# Machine Learning with Python Quiz Questions and Answers

### Identify what type of problem this is. You have the past data of two cricket teams on the performance of the teams based on different parameters and the match results. You have to predict which team will win.

• Supervised Learning

Explanation :

You have the data of the past few years to train your model on. Since you know the results of different games based on different performance parameters, it would be a supervised learning problem — more specifically, a classification problem since your output variable (i.e. the name of the team) is categorical.

### In the simple linear regression model between TV and sales, the accuracy, or the 'model fit', as measured by R-squared was about 0.81. But, when you brought in the radio and the newspaper variables along with TV, the R-squared increased to 0.91 and 0.83, respectively. Do you think the R-squared value will always increase (or at least remain the same) when you add more variables?

• Yes

Explanation :

The R-squared will always either increase or remain the same when you add more variables. Because you already have the predictive power of the previous variable so the R-squared value can definitely not go down. And a new variable, no matter how insignifi

### A Singapore-based startup Healin launched an app called JustShakeIt that enables a user to send an emergency alert to emergency contacts and/or caregivers simply by shaking the phone with one hand. The program uses a machine learning algorithm to distinguish between actual emergency shakes and everyday jostling, using data with labels to distinguish between everyday jostling and emergency shaking. What kind of problem is this?

• Classification

Explanation :

The algorithm has to distinguish between actual emergency shakes and everyday jostling. Here, your output variable has pre-defined labels (shake/jostle), which are categorical in nature. So, this is a supervised learning - classification problem.

### The coefficients of the least squares regression line are determined by the Ordinary Least Squares method — which basically means minimising the sum of the squares of the:

• y-coordinates of actual data - y-coordinates of predicted data

Explanation :

The Ordinary Least Squares method has the criterion of the minimisation of the sum of squares of residuals. Residuals are defined as the difference between the y-coordinates of actual data and the y-coordinates of predicted data.

### In order to determine whether the coefficient in a simple linear regression model is significant or not, which Null Hypothesis do we propose?

• ß1=0

Explanation :

This is kept so because in case that the Null hypothesis is rejected, you can conclude that β1 is not zero and the coefficient is significant, but if we fail to reject the Null Hypothesis, the coefficient is deemed insignificant.

### Which of the following is indicative of a strong relationship between X and y?

• The correlation coefficient between X and y is 0.95

Explanation :

The correlation coefficient specifies how strong is the relationship between two variables. And in this case, the value is 0.95 which is quite high indicating a strong relationship between X and y.

### What will be the effect of the error terms not being homoscedastic in nature?

• The inferences made on the model would be unreliable.

Explanation :

Even if you fit a line through the data, you cannot make inferences on the model. The parameters used to make inferences (which you will study in later segments) will become highly unreliable.

### Why do you add a constant to the train set using the sm.add_constant() command, when you’re fitting a line using statsmodels?

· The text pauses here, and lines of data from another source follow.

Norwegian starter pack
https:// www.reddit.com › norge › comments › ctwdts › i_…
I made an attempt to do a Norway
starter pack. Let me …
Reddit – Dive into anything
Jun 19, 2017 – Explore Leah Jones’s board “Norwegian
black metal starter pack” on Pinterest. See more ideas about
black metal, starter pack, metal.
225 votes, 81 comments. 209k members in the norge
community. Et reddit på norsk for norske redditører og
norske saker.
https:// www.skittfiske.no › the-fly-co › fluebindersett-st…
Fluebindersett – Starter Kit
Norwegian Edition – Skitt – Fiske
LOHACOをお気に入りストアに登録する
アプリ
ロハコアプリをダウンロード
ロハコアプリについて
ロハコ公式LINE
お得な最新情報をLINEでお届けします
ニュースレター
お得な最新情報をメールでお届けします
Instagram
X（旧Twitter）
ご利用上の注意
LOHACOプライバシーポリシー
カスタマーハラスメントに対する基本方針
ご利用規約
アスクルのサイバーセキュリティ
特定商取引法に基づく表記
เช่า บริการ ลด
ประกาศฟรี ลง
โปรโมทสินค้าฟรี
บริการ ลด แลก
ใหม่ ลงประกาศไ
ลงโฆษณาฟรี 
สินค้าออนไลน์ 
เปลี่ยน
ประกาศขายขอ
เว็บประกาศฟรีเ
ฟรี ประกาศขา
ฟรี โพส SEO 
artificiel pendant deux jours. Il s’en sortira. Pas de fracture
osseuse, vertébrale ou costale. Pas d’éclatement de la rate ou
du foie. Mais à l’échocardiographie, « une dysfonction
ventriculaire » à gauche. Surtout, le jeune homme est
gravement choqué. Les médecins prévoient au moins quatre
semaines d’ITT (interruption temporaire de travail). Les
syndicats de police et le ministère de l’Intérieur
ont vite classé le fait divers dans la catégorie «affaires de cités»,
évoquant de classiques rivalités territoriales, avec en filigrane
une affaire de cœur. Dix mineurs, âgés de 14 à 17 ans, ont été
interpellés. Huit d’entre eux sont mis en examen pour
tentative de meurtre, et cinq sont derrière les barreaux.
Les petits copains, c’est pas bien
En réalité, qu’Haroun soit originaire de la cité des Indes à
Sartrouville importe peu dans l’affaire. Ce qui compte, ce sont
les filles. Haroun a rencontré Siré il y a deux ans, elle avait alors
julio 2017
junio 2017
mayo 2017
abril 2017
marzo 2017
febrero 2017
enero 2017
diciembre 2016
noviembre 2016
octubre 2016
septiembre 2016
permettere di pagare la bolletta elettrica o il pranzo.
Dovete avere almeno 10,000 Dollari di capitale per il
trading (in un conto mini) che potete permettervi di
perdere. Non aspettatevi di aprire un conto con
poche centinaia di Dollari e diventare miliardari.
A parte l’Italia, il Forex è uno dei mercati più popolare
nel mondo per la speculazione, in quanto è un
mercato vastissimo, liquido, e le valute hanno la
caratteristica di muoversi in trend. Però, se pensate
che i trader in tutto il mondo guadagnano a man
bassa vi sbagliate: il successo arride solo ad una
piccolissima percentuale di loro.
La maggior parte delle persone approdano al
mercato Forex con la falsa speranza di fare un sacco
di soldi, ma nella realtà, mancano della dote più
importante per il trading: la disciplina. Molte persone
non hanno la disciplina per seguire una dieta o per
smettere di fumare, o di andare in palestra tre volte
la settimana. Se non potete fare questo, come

• statsmodels fits a line passing through the origin by default.

Explanation :

By default, statsmodels fits a line passing through the origin, i.e. it doesn't fit an intercept. Hence, you need to use the command 'add_constant' so that it also fits an intercept.

### Identify what type of problem this is. You feed a large collection of spam emails to the learning model to identify the different sub-groups of these spam mails. No labels are presents in the data set.

• Unsupervised Learning

Explanation :

This can be addressed using unsupervised learning as there are no labels assigned to your data set and they need to be identified.